If more information, or a live demonstration is desired, please reach out to me and we can set up a call.
Thanks.
- First commit to issue fork.
- Status changed to Needs review
3 months ago 4:11am 18 September 2024 - 🇺🇸United States japerry KVUO
I also saw the logic issue with the FALSE cache set and retrieving the cache. I also noticed when using the snippet above (returning false on the search request) that the 'getAvailableCores' method gets called multiple times, meaning the API query to get search indexes was getting called multiple times. (which is probably where the lock issue is coming from)
I've made a few changes to PR41, but would love a review before it gets committed!
- 🇺🇸United States luke.leber Pennsylvania
Hey, Jakob.
I'll take a look and see if we can apply the patch for tomorrow's deployment and gather some feedback from the ones generally affected by slowdowns on deployments.
I'm very confident that this will make a world of difference for our staff especially.
Thanks!
- Status changed to Needs work
3 months ago 3:01pm 19 September 2024 - 🇺🇸United States luke.leber PennsylvaniaI'm pleased to report having patched !41 into prod and did not receive any locking exceptions on deploy this morning.
Setting back to NW for test fails, but !41 seems to do the trick, functionally.
- Status changed to RTBC
3 months ago 9:41pm 19 September 2024 - 🇺🇸United States luke.leber Pennsylvania
That's a clever use of drupal_static.
Everything looks good to me here.
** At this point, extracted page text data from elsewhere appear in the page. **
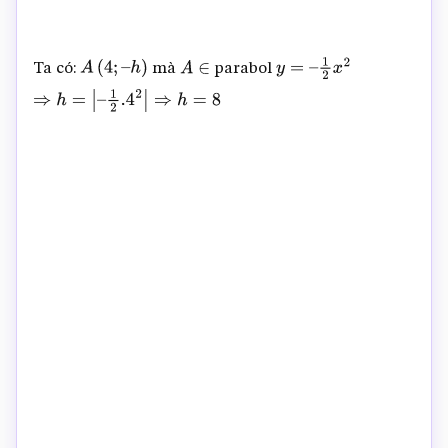
Ta có:
mà
parabol
A
(
4
;
–
h
)
A
∈
y
=
–
1
2
x
2
⇒
h
=
|
–
1
2
.4
2
|
⇒
h
=
8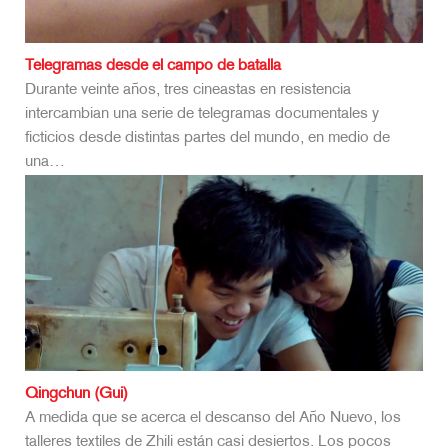
Telegramas desde el campo de batalla
Durante veinte años, tres cineastas en resistencia
intercambian una serie de telegramas documentales y
ficticios desde distintas partes del mundo, en medio de
una…
Qingchun (Gui)
A medida que se acerca el descanso del Año Nuevo, los
talleres textiles de Zhili están casi desiertos. Los pocos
Our team reviewed the functional bits yesterday fairly comprehensively in a code review.
Thanks!
- 🇺🇸United States japerry KVUO
Perfect! yah tests look good (both manual and auto) Committed.
- Status changed to Fixed
3 months ago 11:36pm 19 September 2024 - 🇺🇸United States japerry KVUO
Note, I'll have to make some changes to get a new fix for 3.2... which should be out as a full release soon.
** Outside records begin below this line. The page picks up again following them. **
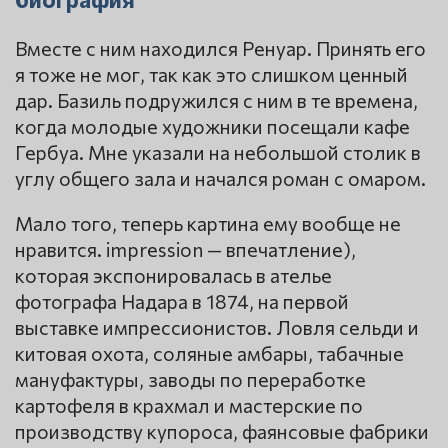
Вместе с ним находился Ренуар. Принять его
я тоже не мог, так как это слишком ценный
дар. Базиль подружился с ним в те времена,
когда молодые художники посещали кафе
Гербуа. Мне указали на небольшой столик в
углу общего зала и начался роман с омаром.
Мало того, теперь картина ему вообще не
нравится. impression — впечатление),
которая экспонировалась в ателье
фотографа Надара в 1874, на первой
выставке импрессионистов. Ловля сельди и
китовая охота, соляные амбары, табачные
мануфактуры, заводы по переработке
картофеля в крахмал и мастерские по
производству купороса, фаянсовые фабрики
- 🇺🇸United States luke.leber Pennsylvania
Issue credit should be given to Benji Fisher too, as he performed a critical review.
- 🇺🇸United States japerry KVUO
Oh he didn't show up on the issue queue but I see it in the tracker. Done! Also, @luke.leber, if you get a chance, can you test against Acquia Search 3.2.0-rc1? Automated tests are passing, but we don't have great insight into the various configurations customers have. Once thats done, we can make 3.2.0 and not have to maintain two branches.
- 🇺🇸United States luke.leber Pennsylvania
I can ask our search specialist to take a look at the changes and give things a test drive. We have quite a bit of other stuff going on, but there may be down extra hours.
Can we get a "cut a 3.2.0 issue" spun up so he can report the feedback on it?
Thanks
Automatically closed - issue fixed for 2 weeks with no activity.